Work instructions = An exact transcription of the lines from the one holding "biggest ideas, and" to the end of the entries below, and nothing more, is the required answer. Please omit the pictures.

Start of Data records

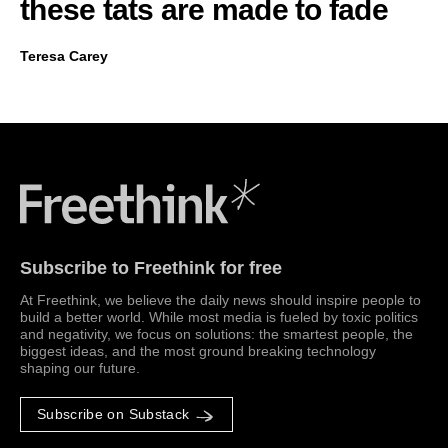
these tats are made to fade
Teresa Carey
Freethink Media
Subscribe to Freethink for free
At Freethink, we believe the daily news should inspire people to
build a better world. While most media is fueled by toxic politics
and negativity, we focus on solutions: the smartest people, the
biggest ideas, and the most ground breaking technology
shaping our future.
Subscribe on Substack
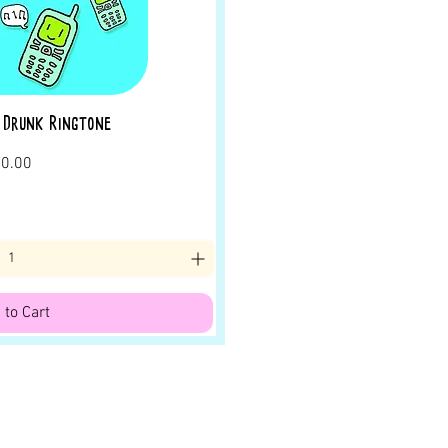
 Drunk Ringtone
rice
0.00
 to Cart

End of Data records

Answer to the exercise =
biggest ideas, and the most ground breaking technology
shaping our future.
Subscribe on Substack
 Drunk Ringtone
rice
0.00
 to Cart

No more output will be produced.